Supplied information ::
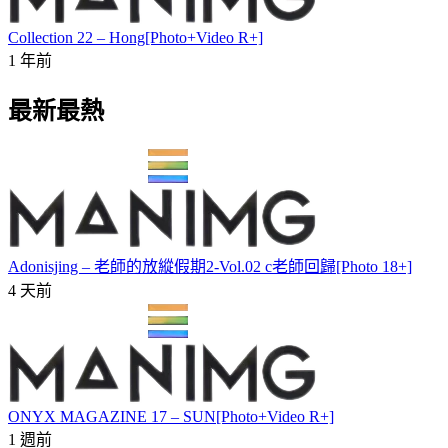
Collection 22 – Hong[Photo+Video R+]
1 年前
最新最熱
Adonisjing – 老師的放縱假期2-Vol.02 c老師回歸[Photo 18+]
4 天前
ONYX MAGAZINE 17 – SUN[Photo+Video R+]
1 週前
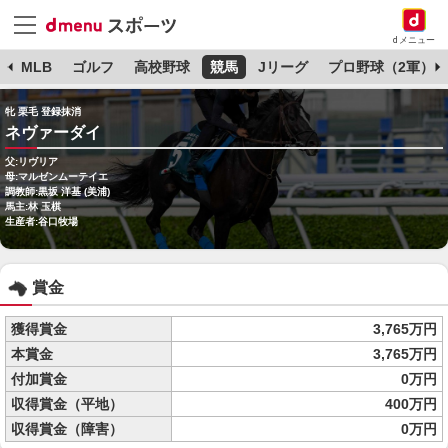
dメニュー
球
MLB
ゴルフ
高校野球
競馬
Jリーグ
プロ野球（2軍）
牝 栗毛 登録抹消
ネヴァーダイ
父:リヴリア
母:マルゼンムーテイエ
調教師:黒坂 洋基 (美浦)
馬主:林 玉棋
生産者:谷口牧場
賞金
獲得賞金
3,765万円
本賞金
3,765万円
付加賞金
0万円
収得賞金（平地）
400万円
収得賞金（障害）
0万円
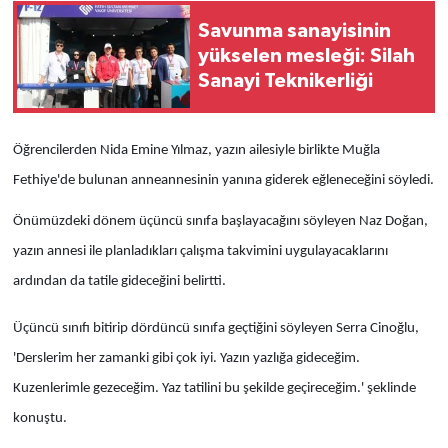
Savunma sanayisinin
yükselen mesleği: Silah
Sanayi Teknikerliği
Öğrencilerden Nida Emine Yılmaz, yazın ailesiyle birlikte Muğla
Fethiye'de bulunan anneannesinin yanına giderek eğleneceğini söyledi.
Önümüzdeki dönem üçüncü sınıfa başlayacağını söyleyen Naz Doğan,
yazın annesi ile planladıkları çalışma takvimini uygulayacaklarını
ardından da tatile gideceğini belirtti.
Üçüncü sınıfı bitirip dördüncü sınıfa geçtiğini söyleyen Serra Cinoğlu,
'Derslerim her zamanki gibi çok iyi. Yazın yazlığa gideceğim.
Kuzenlerimle gezeceğim. Yaz tatilini bu şekilde geçireceğim.' şeklinde
konuştu.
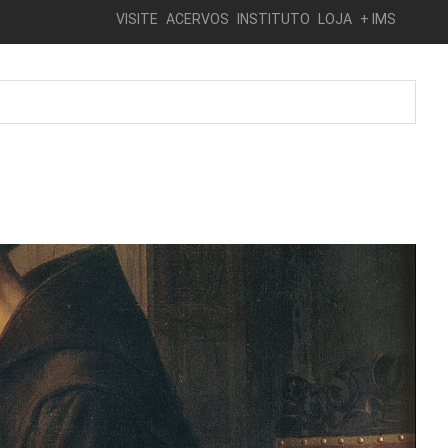
VISITE
ACERVOS
INSTITUTO
LOJA
+ IMS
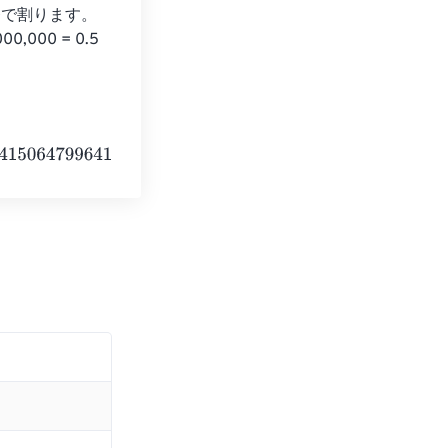
,000で割ります。
,000 = 0.5 
641840000
Electronvolts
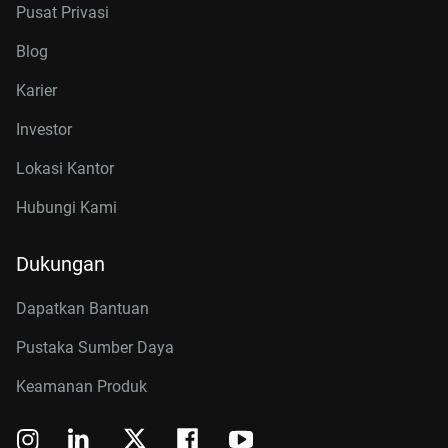
Pusat Privasi
Blog
Karier
Investor
Lokasi Kantor
Hubungi Kami
Dukungan
Dapatkan Bantuan
Pustaka Sumber Daya
Keamanan Produk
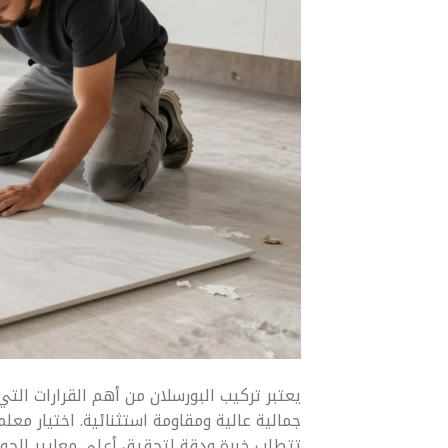
يعتبر تركيب البورسلان من أهم القرارات التي
جمالية عالية ومقاومة استثنائية. اختيار مع
تتطلب خبرة ودقة لتحقيق أعلى معايير الجود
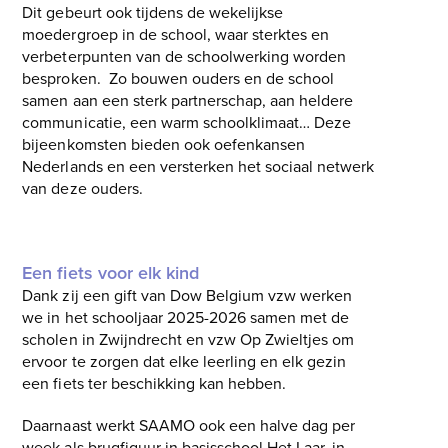
Dit gebeurt ook tijdens de wekelijkse
moedergroep in de school, waar sterktes en
verbeterpunten van de schoolwerking worden
besproken. Zo bouwen ouders en de school
samen aan een sterk partnerschap, aan heldere
communicatie, een warm schoolklimaat… Deze
bijeenkomsten bieden ook oefenkansen
Nederlands en een versterken het sociaal netwerk
van deze ouders.
Een fiets voor elk kind
Dank zij een gift van Dow Belgium vzw werken
we in het schooljaar 2025-2026 samen met de
scholen in Zwijndrecht en vzw Op Zwieltjes om
ervoor te zorgen dat elke leerling en elk gezin
een fiets ter beschikking kan hebben.
Daarnaast werkt SAAMO ook een halve dag per
week als brugfiguur in basisschool Het Laar, in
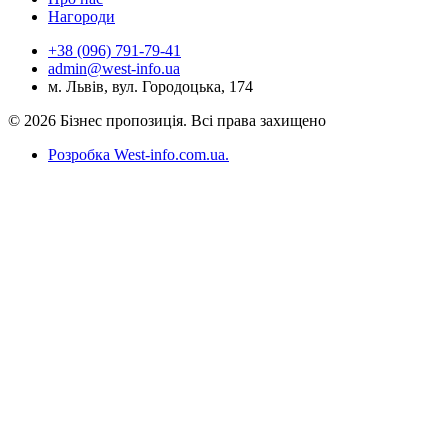
Нагороди
+38 (096) 791-79-41
admin@west-info.ua
м. Львів, вул. Городоцька, 174
© 2026 Бізнес пропозиція. Всі права захищено
Розробка West-info.com.ua
.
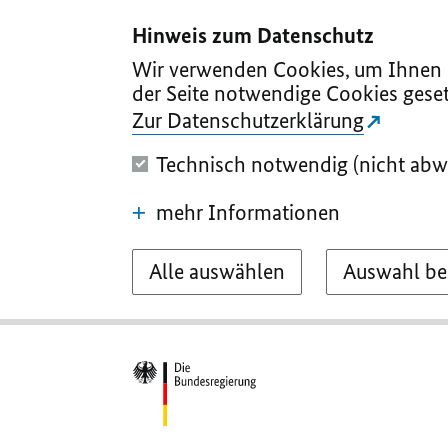
I
II
III
IV
V
Hinweis zum Datenschutz
Wir verwenden Cookies, um Ihnen d
der Seite notwendige Cookies geset
Zur Datenschutzerklärung
Technisch notwendig (nicht abw
mehr Informationen
Alle auswählen
Auswahl be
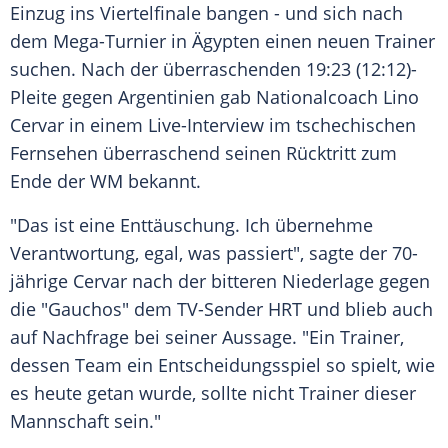
Einzug ins Viertelfinale bangen - und sich nach
dem Mega-Turnier in
Ägypten
einen neuen Trainer
suchen. Nach der überraschenden 19:23 (12:12)-
Pleite gegen
Argentinien
gab Nationalcoach
Lino
Cervar
in einem Live-Interview im tschechischen
Fernsehen überraschend seinen Rücktritt zum
Ende der WM bekannt.
"Das ist eine Enttäuschung. Ich übernehme
Verantwortung, egal, was passiert", sagte der 70-
jährige
Cervar
nach der bitteren Niederlage gegen
die "Gauchos" dem TV-Sender HRT und blieb auch
auf Nachfrage bei seiner Aussage. "Ein Trainer,
dessen Team ein Entscheidungsspiel so spielt, wie
es heute getan wurde, sollte nicht Trainer dieser
Mannschaft sein."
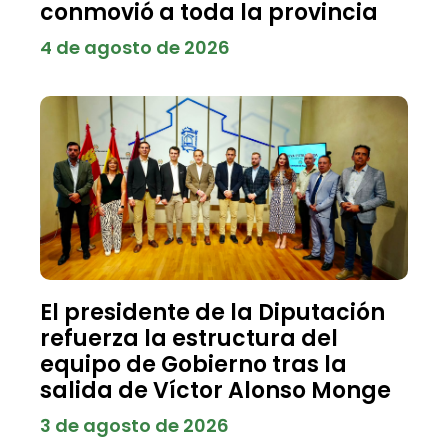
conmovió a toda la provincia
4 de agosto de 2026
El presidente de la Diputación
refuerza la estructura del
equipo de Gobierno tras la
salida de Víctor Alonso Monge
3 de agosto de 2026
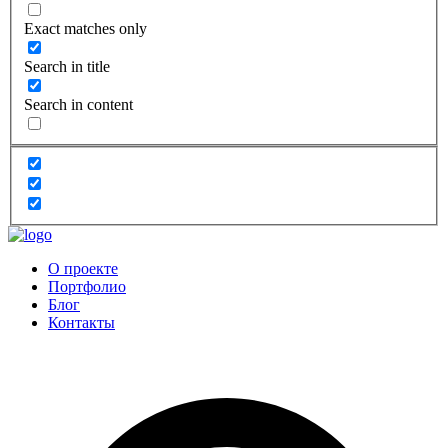
Exact matches only
Search in title
Search in content
О проекте
Портфолио
Блог
Контакты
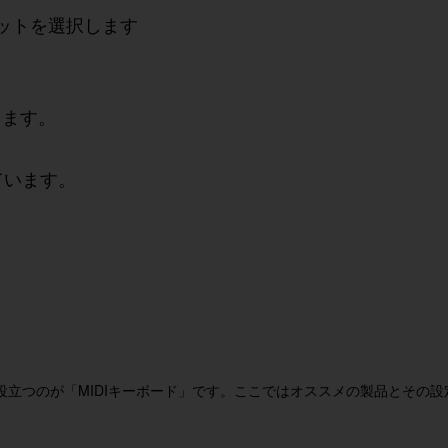
セットを選択します
きます。
ています。
立つのが「MIDIキーボード」です。ここではオススメの製品とその設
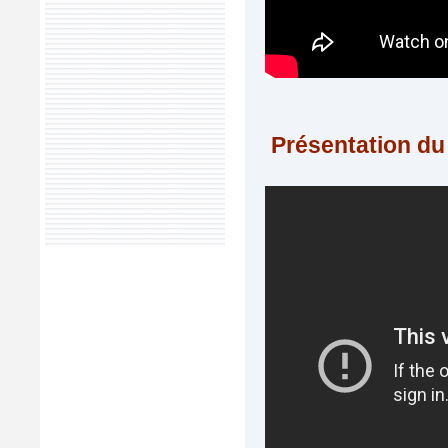
Présentation d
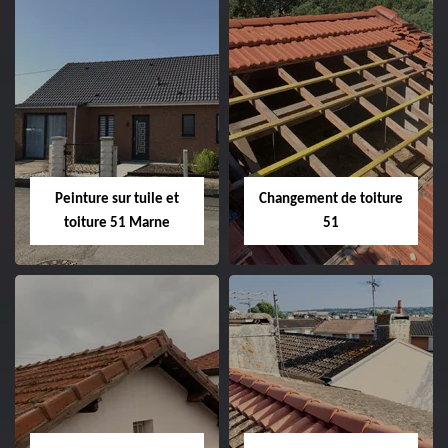
Peintre et peinture
Hydrofuge toiture
de façade 51
51
Peinture sur tuile et
Changement de toiture
toiture 51 Marne
51
Peinture sur tuile
Changement de
et toiture 51
toiture 51
Marne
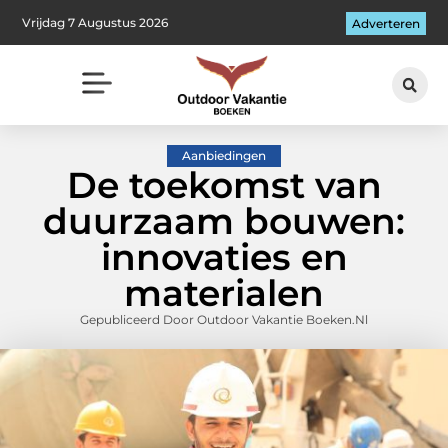
Vrijdag 7 Augustus 2026
Adverteren
Aanbiedingen
De toekomst van
duurzaam bouwen:
innovaties en
materialen
Gepubliceerd Door Outdoor Vakantie Boeken.nl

Required work :: What lines in the entries contain "Trainer"? Report each one by copying it.

Answer section ::
einen neuen Trainer
auf Nachfrage bei seiner Aussage. "Ein Trainer,
es heute getan wurde, sollte nicht Trainer dieser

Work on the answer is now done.